═════ Available data ═════

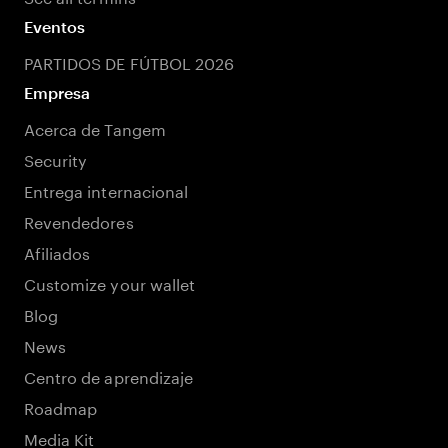
Eventos
PARTIDOS DE FÚTBOL 2026
Empresa
Acerca de Tangem
Security
Entrega internacional
Revendedores
Afiliados
Customize your wallet
Blog
News
Centro de aprendizaje
Roadmap
Media Kit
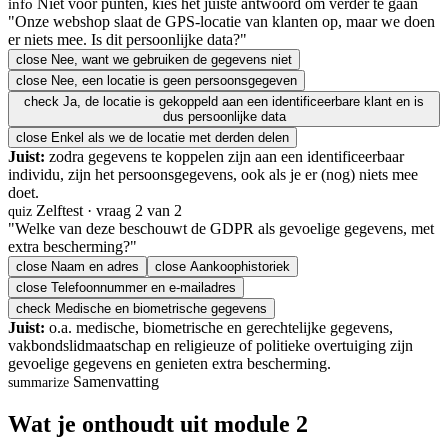
Niet voor punten, kies het juiste antwoord om verder te gaan
info
"Onze webshop slaat de GPS-locatie van klanten op, maar we doen
er niets mee. Is dit persoonlijke data?"
close
Nee, want we gebruiken de gegevens niet
close
Nee, een locatie is geen persoonsgegeven
check
Ja, de locatie is gekoppeld aan een identificeerbare klant en is
dus persoonlijke data
close
Enkel als we de locatie met derden delen
Juist:
zodra gegevens te koppelen zijn aan een identificeerbaar
individu, zijn het persoonsgegevens, ook als je er (nog) niets mee
doet.
Zelftest · vraag 2 van 2
quiz
"Welke van deze beschouwt de GDPR als gevoelige gegevens, met
extra bescherming?"
close
Naam en adres
close
Aankoophistoriek
close
Telefoonnummer en e-mailadres
check
Medische en biometrische gegevens
Juist:
o.a. medische, biometrische en gerechtelijke gegevens,
vakbondslidmaatschap en religieuze of politieke overtuiging zijn
gevoelige gegevens en genieten extra bescherming.
Samenvatting
summarize
Wat je onthoudt uit module 2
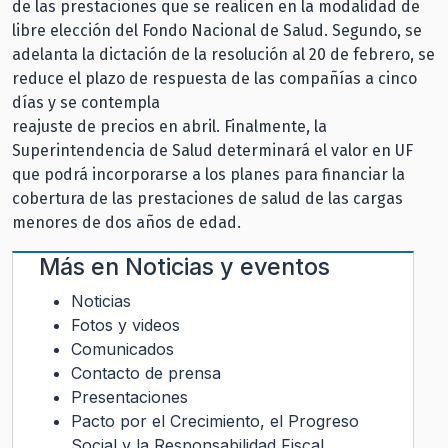
de las prestaciones que se realicen en la modalidad de
libre elección del Fondo Nacional de Salud. Segundo, se
adelanta la dictación de la resolución al 20 de febrero, se
reduce el plazo de respuesta de las compañías a cinco
días y se contempla
reajuste de precios en abril. Finalmente, la
Superintendencia de Salud determinará el valor en UF
que podrá incorporarse a los planes para financiar la
cobertura de las prestaciones de salud de las cargas
menores de dos años de edad.
Más en
Noticias y eventos
Noticias
Fotos y videos
Comunicados
Contacto de prensa
Presentaciones
Pacto por el Crecimiento, el Progreso
Social y la Responsabilidad Fiscal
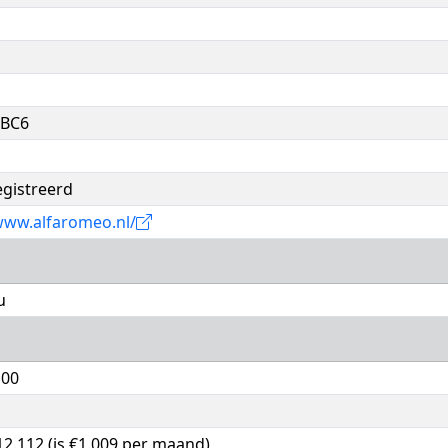
3BC6
egistreerd
www.alfaromeo.nl/
u
,00
12.112 (is €1.009 per maand),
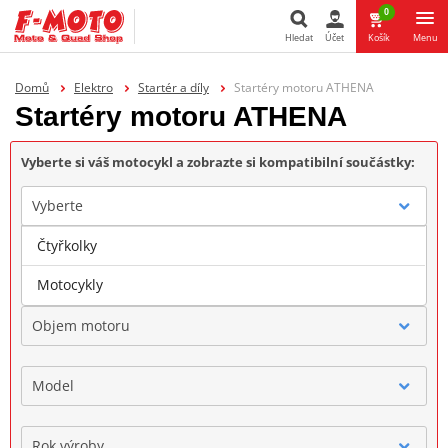
0
Hledat
Účet
Košík
Menu
Hledat
Domů
Elektro
Startér a díly
Startéry motoru ATHENA
Startéry motoru ATHENA
Vyberte si váš motocykl a zobrazte si kompatibilní součástky:
Vyberte
Čtyřkolky
Značka
Motocykly
Objem motoru
Model
Rok výroby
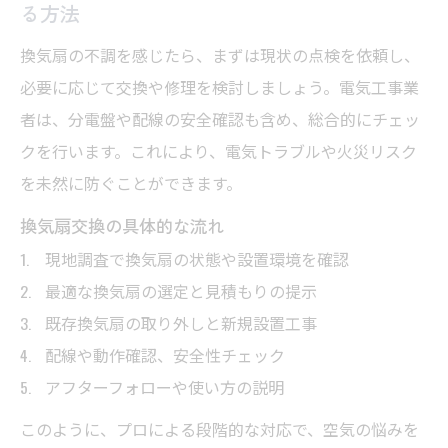
る方法
換気扇の不調を感じたら、まずは現状の点検を依頼し、
必要に応じて交換や修理を検討しましょう。電気工事業
者は、分電盤や配線の安全確認も含め、総合的にチェッ
クを行います。これにより、電気トラブルや火災リスク
を未然に防ぐことができます。
換気扇交換の具体的な流れ
現地調査で換気扇の状態や設置環境を確認
最適な換気扇の選定と見積もりの提示
既存換気扇の取り外しと新規設置工事
配線や動作確認、安全性チェック
アフターフォローや使い方の説明
このように、プロによる段階的な対応で、空気の悩みを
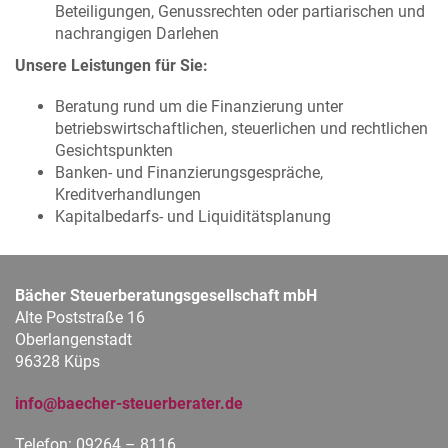
Beteiligungen, Genussrechten oder partiarischen und
nachrangigen Darlehen
Unsere Leistungen für Sie:
Beratung rund um die Finanzierung unter
betriebswirtschaftlichen, steuerlichen und rechtlichen
Gesichtspunkten
Banken- und Finanzierungsgespräche,
Kreditverhandlungen
Kapitalbedarfs- und Liquiditätsplanung
Bächer Steuerberatungsgesellschaft mbH
Alte Poststraße 16
Oberlangenstadt
96328 Küps
info@baecher-steuerberater.de
Telefon: 09264 – 8116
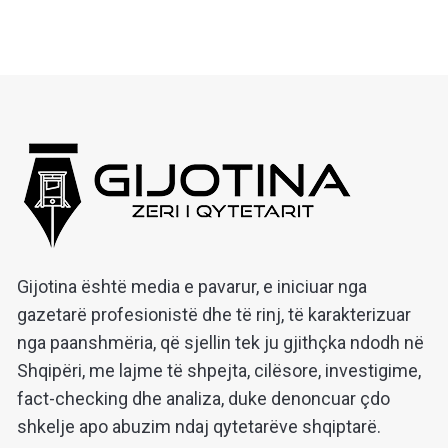
Gijotina është media e pavarur, e iniciuar nga
gazetarë profesionistë dhe të rinj, të karakterizuar
nga paanshmëria, që sjellin tek ju gjithçka ndodh në
Shqipëri, me lajme të shpejta, cilësore, investigime,
fact-checking dhe analiza, duke denoncuar çdo
shkelje apo abuzim ndaj qytetarëve shqiptarë.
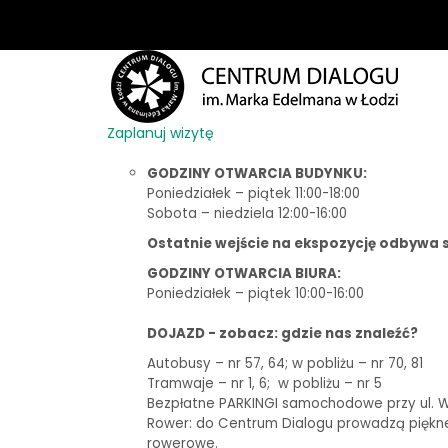
Zaplanuj wizytę
GODZINY OTWARCIA BUDYNKU:
Poniedziałek – piątek 11:00-18:00
Sobota – niedziela 12:00-16:00
Ostatnie wejście na ekspozycję odbywa s
GODZINY OTWARCIA BIURA:
Poniedziałek – piątek 10:00-16:00
DOJAZD - zobacz: gdzie nas znaleźć?
Autobusy – nr 57, 64; w pobliżu – nr 70, 81
Tramwaje – nr 1, 6;
w pobliżu – nr 5
Bezpłatne PARKINGI samochodowe przy ul. Woj
Rower: do Centrum Dialogu prowadzą piękne t
rowerowe.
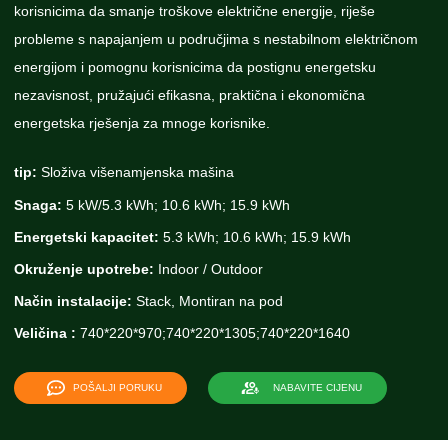
korisnicima da smanje troškove električne energije, riješe
probleme s napajanjem u područjima s nestabilnom električnom
energijom i pomognu korisnicima da postignu energetsku
nezavisnost, pružajući efikasna, praktična i ekonomična
energetska rješenja za mnoge korisnike.
tip:
Složiva višenamjenska mašina
Snaga:
5 kW/5.3 kWh; 10.6 kWh; 15.9 kWh
Energetski kapacitet:
5.3 kWh; 10.6 kWh; 15.9 kWh
Okruženje upotrebe:
Indoor / Outdoor
Način instalacije:
Stack, Montiran na pod
Veličina :
740*220*970;740*220*1305;740*220*1640
POŠALJI PORUKU
NABAVITE CIJENU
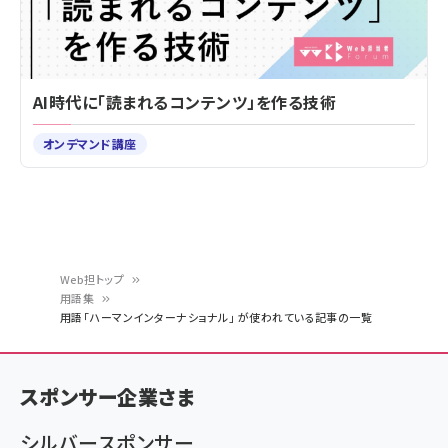
AI時代に「読まれるコンテンツ」を作る技術
オンデマンド講座
Web担トップ
用語集
パ
用語「ハーマンインターナショナル」 が使われている記事の一覧
ン
く
スポンサー企業さま
ず
シルバースポンサー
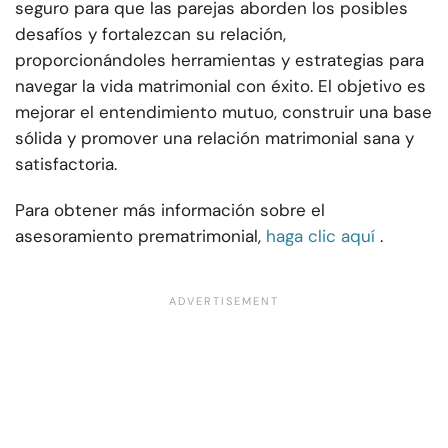
seguro para que las parejas aborden los posibles
desafíos y fortalezcan su relación,
proporcionándoles herramientas y estrategias para
navegar la vida matrimonial con éxito. El objetivo es
mejorar el entendimiento mutuo, construir una base
sólida y promover una relación matrimonial sana y
satisfactoria.
Para obtener más información sobre el
asesoramiento prematrimonial,
haga clic aquí
.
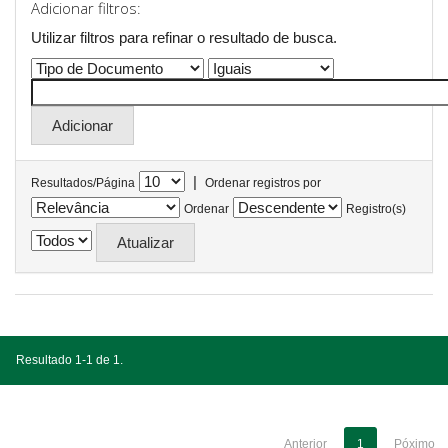
Adicionar filtros:
Utilizar filtros para refinar o resultado de busca.
|
Resultados/Página
Ordenar registros por
Ordenar
Registro(s)
Resultado 1-1 de 1.
Anterior
1
Póximo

═════

» Prompt
Leave the pictures out and print every record exactly.

» Reply to the task
Eventos
PARTIDOS DE FÚTBOL 2026
Empresa
Acerca de Tangem
Security
Entrega internacional
Revendedores
Afiliados
Customize your wallet
Blog
News
Centro de aprendizaje
Roadmap
Media Kit
Niet voor punten, kies het juiste antwoord om verder te gaan
info
"Onze webshop slaat de GPS-locatie van klanten op, maar we doen
er niets mee. Is dit persoonlijke data?"
close
Nee, want we gebruiken de gegevens niet
close
Nee, een locatie is geen persoonsgegeven
check
Ja, de locatie is gekoppeld aan een identificeerbare klant en is
dus persoonlijke data
close
Enkel als we de locatie met derden delen
Juist:
zodra gegevens te koppelen zijn aan een identificeerbaar
individu, zijn het persoonsgegevens, ook als je er (nog) niets mee
doet.
Zelftest · vraag 2 van 2
quiz
"Welke van deze beschouwt de GDPR als gevoelige gegevens, met
extra bescherming?"
close
Naam en adres
close
Aankoophistoriek
close
Telefoonnummer en e-mailadres
check
Medische en biometrische gegevens
Juist:
o.a. medische, biometrische en gerechtelijke gegevens,
vakbondslidmaatschap en religieuze of politieke overtuiging zijn
gevoelige gegevens en genieten extra bescherming.
Samenvatting
summarize
Wat je onthoudt uit module 2
de las prestaciones que se realicen en la modalidad de
libre elección del Fondo Nacional de Salud. Segundo, se
adelanta la dictación de la resolución al 20 de febrero, se
reduce el plazo de respuesta de las compañías a cinco
días y se contempla
reajuste de precios en abril. Finalmente, la
Superintendencia de Salud determinará el valor en UF
que podrá incorporarse a los planes para financiar la
cobertura de las prestaciones de salud de las cargas
menores de dos años de edad.
Más en
Noticias y eventos
Noticias
Fotos y videos
Comunicados
Contacto de prensa
Presentaciones
Pacto por el Crecimiento, el Progreso
Social y la Responsabilidad Fiscal
3BC6
egistreerd
www.alfaromeo.nl/
u
,00
12.112 (is €1.009 per maand),
0
Hledat
Účet
Košík
Menu
Hledat
Domů
Elektro
Startér a díly
Startéry motoru ATHENA
Startéry motoru ATHENA
Vyberte si váš motocykl a zobrazte si kompatibilní součástky:
Vyberte
Čtyřkolky
Značka
Motocykly
Objem motoru
Model
Rok výroby
る方法
換気扇の不調を感じたら、まずは現状の点検を依頼し、
必要に応じて交換や修理を検討しましょう。電気工事業
者は、分電盤や配線の安全確認も含め、総合的にチェッ
クを行います。これにより、電気トラブルや火災リスク
を未然に防ぐことができます。
換気扇交換の具体的な流れ
現地調査で換気扇の状態や設置環境を確認
最適な換気扇の選定と見積もりの提示
既存換気扇の取り外しと新規設置工事
配線や動作確認、安全性チェック
アフターフォローや使い方の説明
このように、プロによる段階的な対応で、空気の悩みを
Beteiligungen, Genussrechten oder partiarischen und
nachrangigen Darlehen
Unsere Leistungen für Sie:
Beratung rund um die Finanzierung unter
betriebswirtschaftlichen, steuerlichen und rechtlichen
Gesichtspunkten
Banken- und Finanzierungsgespräche,
Kreditverhandlungen
Kapitalbedarfs- und Liquiditätsplanung
Bächer Steuerberatungsgesellschaft mbH
Alte Poststraße 16
Oberlangenstadt
96328 Küps
info@baecher-steuerberater.de
Telefon: 09264 – 8116
Gijotina është media e pavarur, e iniciuar nga
gazetarë profesionistë dhe të rinj, të karakterizuar
nga paanshmëria, që sjellin tek ju gjithçka ndodh në
Shqipëri, me lajme të shpejta, cilësore, investigime,
fact-checking dhe analiza, duke denoncuar çdo
shkelje apo abuzim ndaj qytetarëve shqiptarë.
Zaplanuj wizytę
GODZINY OTWARCIA BUDYNKU:
Poniedziałek – piątek 11:00-18:00
Sobota – niedziela 12:00-16:00
Ostatnie wejście na ekspozycję odbywa s
GODZINY OTWARCIA BIURA:
Poniedziałek – piątek 10:00-16:00
DOJAZD - zobacz: gdzie nas znaleźć?
Autobusy – nr 57, 64; w pobliżu – nr 70, 81
Tramwaje – nr 1, 6;
w pobliżu – nr 5
Bezpłatne PARKINGI samochodowe przy ul. Woj
Rower: do Centrum Dialogu prowadzą piękne t
rowerowe.
korisnicima da smanje troškove električne energije, riješe
probleme s napajanjem u područjima s nestabilnom električnom
energijom i pomognu korisnicima da postignu energetsku
nezavisnost, pružajući efikasna, praktična i ekonomična
energetska rješenja za mnoge korisnike.
tip:
Složiva višenamjenska mašina
Snaga:
5 kW/5.3 kWh; 10.6 kWh; 15.9 kWh
Energetski kapacitet:
5.3 kWh; 10.6 kWh; 15.9 kWh
Okruženje upotrebe:
Indoor / Outdoor
Način instalacije:
Stack, Montiran na pod
Veličina :
740*220*970;740*220*1305;740*220*1640
POŠALJI PORUKU
NABAVITE CIJENU
AI時代に「読まれるコンテンツ」を作る技術
オンデマンド講座
Web担トップ
用語集
パ
用語「ハーマンインターナショナル」 が使われている記事の一覧
ン
く
スポンサー企業さま
ず
シルバースポンサー
seguro para que las parejas aborden los posibles
desafíos y fortalezcan su relación,
proporcionándoles herramientas y estrategias para
navegar la vida matrimonial con éxito. El objetivo es
mejorar el entendimiento mutuo, construir una base
sólida y promover una relación matrimonial sana y
satisfactoria.
Para obtener más información sobre el
asesoramiento prematrimonial,
haga clic aquí
.
Adicionar filtros:
Utilizar filtros para refinar o resultado de busca.
|
Resultados/Página
Ordenar registros por
Ordenar
Registro(s)
Resultado 1-1 de 1.
Anterior
1
Póximo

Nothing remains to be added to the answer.